I was relieved. The hawk-woman did not think the mistake was mine. I wasn’t in trouble.

“You… you will be all right. But only if you remember to do as I say. Only if youneverbreathe a word of this conversation to another.”

“Yes,” I said. I tilted. The hallway tilted.

“You are Nina Clarke.Say it.”

“I am Nina Clarke.” My lip trembled. The feeling of catastrophe returned.

“You were born in Sommerland.”

“I’m from Sommerland.”

“Your mother was Greta Leisel.”

“My mother was… was…”

“You are my ward.”

“I am your ward.”

Francis Leisel placed a long-fingered hand on my shoulder. “When I call on you, you will refer to me as Aunt Francis. It is crucial that you remember.”

“Aunt Francis.” I was nodding mechanically. “Yes.”

“Promise me.”

“I promise.”

“Should you forget, Nina Clarke,” Aunt Francis warned, “we will both be thrown from this city forever, or worse. Is that what you want?”

Lord help me, it wasn’t.

I was first pulled into a secondary room for something Francis Leisel called processing. I’d pictured the moment to be more ceremonial in my mind. In reality, there was only a flushed woman with a sweaty upper lip holding an iron brand in the coals of the open fireplace, then pressing it into the underside of my wrist for four excruciating seconds.

I screamed and bit into a leather strap.
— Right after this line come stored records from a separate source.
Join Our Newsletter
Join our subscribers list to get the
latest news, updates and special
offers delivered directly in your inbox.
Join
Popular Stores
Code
Aunt Francis held on to me.

The burnt skin showed a bubbling depiction of the Artisan emblem—the profile of Idia, her eyes closed in death, her hair sweeping around to form a near circle.

That was that.

The Artisan children had boarded carriages that waited before the National Artisan House, but all had departed, save one.
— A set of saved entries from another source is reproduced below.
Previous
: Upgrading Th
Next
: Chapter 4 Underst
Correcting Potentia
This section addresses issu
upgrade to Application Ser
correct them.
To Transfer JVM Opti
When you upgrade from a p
Here, the building facade was luminescent and clear of limescale. The street beyond the drive and the rampart were filled with onlookers, waving and fluttering kerchiefs as I was hustled out the grand doors. They cheered good-naturedly. Wished me success. Long live Belavere.
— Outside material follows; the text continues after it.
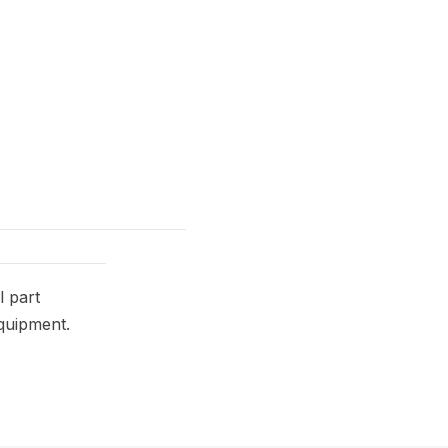
 part
equipment.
The coach was black. The horses were sabino. The driver was a Craftsman who tipped his hat to me. These were the only details I could recall later as I sat alone in the National Artisan School dormitory, clutching my bandaged forearm, barely believing I was there on that narrow bed, in that unfamiliar room.

In the morning, I would dress in the apprentice’s uniform waiting in the wardrobe. I would blindly follow the other freshly branded first-year students to the refectory, then to the orientation. I would sit in a curved room with vaulted windows and oak desks. The professor would take us through the school rules, schedules, classes, and then point to a large charcoal sketch affixed to the paneled walls—an elaborate diagram of terranium ore.

The professor would say, “We will start at the beginning.”

I would sit among my peers, whose eyes would slither in my direction, and wish for the first time in my life that I were home in Scurry.

In the evenings, I would lay awake in that small characterless room, unable to sleep. I’d summon dust from the candelabra, from the narrow windowsill, from the floorboards beneath my bed, and watch it dance in my hand.